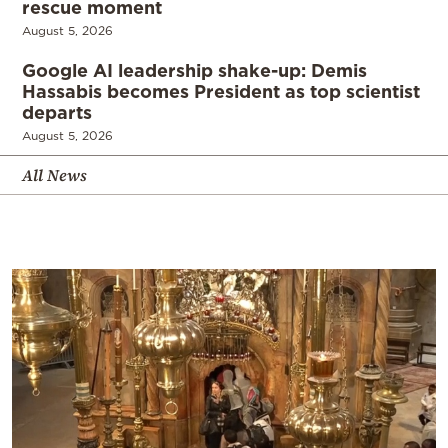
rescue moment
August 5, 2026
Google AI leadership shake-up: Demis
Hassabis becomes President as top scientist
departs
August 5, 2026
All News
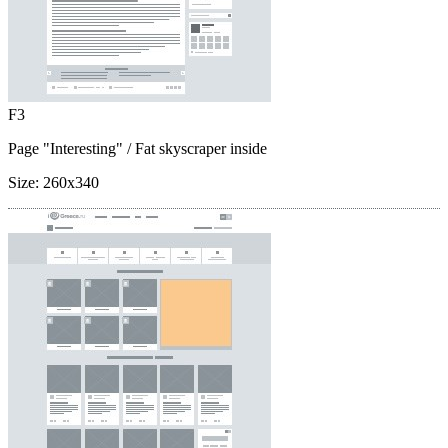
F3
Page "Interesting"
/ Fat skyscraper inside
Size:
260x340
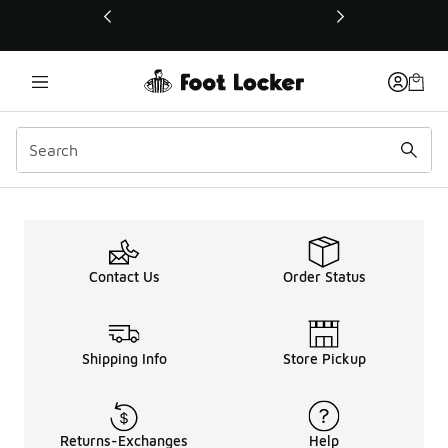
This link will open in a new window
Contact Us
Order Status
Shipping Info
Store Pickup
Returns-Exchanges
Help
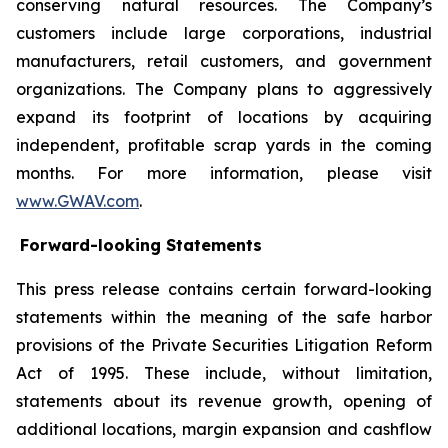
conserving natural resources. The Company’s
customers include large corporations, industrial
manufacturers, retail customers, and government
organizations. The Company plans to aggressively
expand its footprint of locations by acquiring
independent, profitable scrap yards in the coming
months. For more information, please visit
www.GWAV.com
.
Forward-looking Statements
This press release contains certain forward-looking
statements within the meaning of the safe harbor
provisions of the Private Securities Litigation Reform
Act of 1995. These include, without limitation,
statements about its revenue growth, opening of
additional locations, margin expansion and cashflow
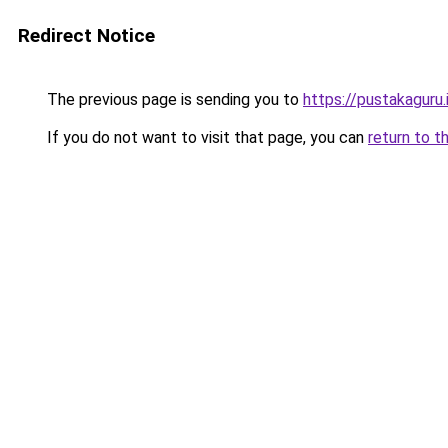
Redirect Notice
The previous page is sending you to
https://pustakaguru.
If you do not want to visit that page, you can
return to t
☆ ☆ ☆ ☆
Problem details: Give the records again exactly, minus the pictures.

Answer to this problem:
rescue moment
August 5, 2026
Google AI leadership shake-up: Demis
Hassabis becomes President as top scientist
departs
August 5, 2026
All News
F3
Page "Interesting"
/ Fat skyscraper inside
Size:
260x340
This link will open in a new window
Contact Us
Order Status
Shipping Info
Store Pickup
Returns-Exchanges
Help
conserving natural resources. The Company’s
customers include large corporations, industrial
manufacturers, retail customers, and government
organizations. The Company plans to aggressively
expand its footprint of locations by acquiring
independent, profitable scrap yards in the coming
months. For more information, please visit
www.GWAV.com
.
Forward-looking Statements
This press release contains certain forward-looking
statements within the meaning of the safe harbor
provisions of the Private Securities Litigation Reform
Act of 1995. These include, without limitation,
statements about its revenue growth, opening of
additional locations, margin expansion and cashflow
Redirect Notice
The previous page is sending you to
https://pustakaguru.
If you do not want to visit that page, you can
return to t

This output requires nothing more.